= Ahmed Ataul Hakeem =

Bengali civil servant

Ahmed Ataul Hakeem is a retired civil servant and he was the 10th Comptroller and Auditor General of Bangladesh. He is Controller of Examinations of BRAC University.

==Early life==
Hakeem studied at Mirzapur Cadet College from 1965 to 1970. He did his bachelor's degree and masters in economics from the University of Dhaka in 1973 and 1974 respectively. He did a second masters in social sciences from the University of Birmingham in 1987.

==Career==
Hakeem joined the Bangladesh Civil Service in March 1979 as an Audit and Accounts Cadre.

Hakeem was the first Chief Accounts Officer of Bangladesh. He was the deputy secretary of the Finance Division of the Ministry of Finance from 1991 to 1997. In 1997, he was appointed the Director General of the Audit Department. He served as the head of the Financial Management Academy for five years.

Hakeem served as the Deputy Comptroller and Auditor General of Bangladesh from 2004 to 2005.

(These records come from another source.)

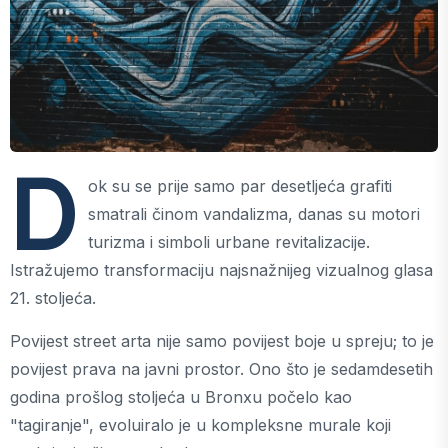
D
ok su se prije samo par desetljeća grafiti
smatrali činom vandalizma, danas su motori
turizma i simboli urbane revitalizacije.
Istražujemo transformaciju najsnažnijeg vizualnog glasa
21. stoljeća.
Povijest street arta nije samo povijest boje u spreju; to je
povijest prava na javni prostor. Ono što je sedamdesetih
godina prošlog stoljeća u Bronxu počelo kao
"tagiranje", evoluiralo je u kompleksne murale koji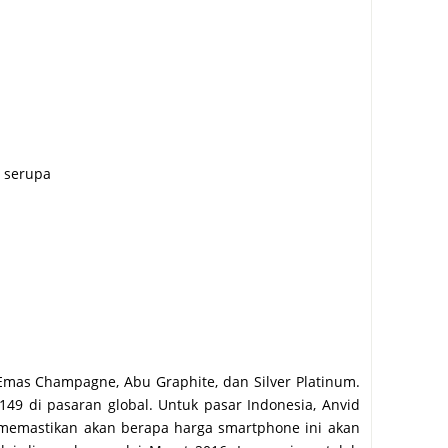
 serupa
 Emas Champagne, Abu Graphite, dan Silver Platinum.
149 di pasaran global. Untuk pasar Indonesia, Anvid
memastikan akan berapa harga smartphone ini akan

From 12 February 2008 to 11 February 2013, Hakeem served as the 10th Comptroller and Auditor General of Bangladesh. He replaced Asif Ali and sworn in by Chief Justice M Ruhul Amin. From 2009 to 2012, he was a member of the governing board of Asian Association of Supreme Audit Institutions. In April 2009, he presented the audit report to Sheikh Hasina.

In January 2012, Hakeem was placed in the Search Committee for the commissioners of the Bangladesh Election Commission. In December 2012, Hakeem presented the audit report to Sheikh Hasina. He had raised 605 objections over irregularities worth 48.11 billion BDT. The Public Accounts Committee is responsible for taking action based on the report. In February 2013, he launched digital audit management system for the Office of the Comptroller and Auditor General. In April 2013, Masud Ahmed replaced him as auditor general of Bangladesh.

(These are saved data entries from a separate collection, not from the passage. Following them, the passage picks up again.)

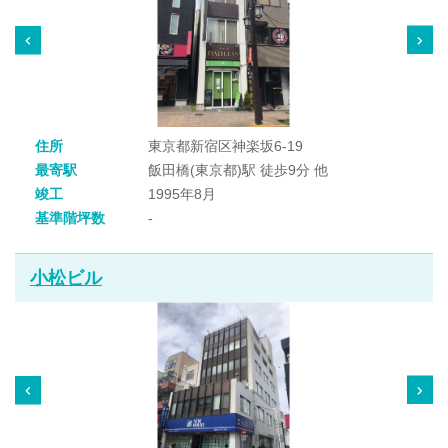
住所
東京都新宿区神楽坂6-19
最寄駅
飯田橋(東京都)駅 徒歩9分 他
竣工
1995年8月
基準階坪数
-
小松ビル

From December 2013 to November 2017, Hakeem was an ombudsman at BRAC. In January 2018, he was appointed Controller of Examinations at BRAC University. He was a part time lecturer at Notre Dame College, Dhaka. He is a member of the Officers Club, Dhaka. He is a member of the Institute of Chartered Accountants of Bangladesh.

On 23 December 2019, Hakeem joined the General Board of RDRS Bangladesh.

In September 2022, Hakeem in an interview with The Business Standard disagreed with the US Fiscal Transparency Report of the United States Department of State which described the audit department of Bangladesh as not up to international standards.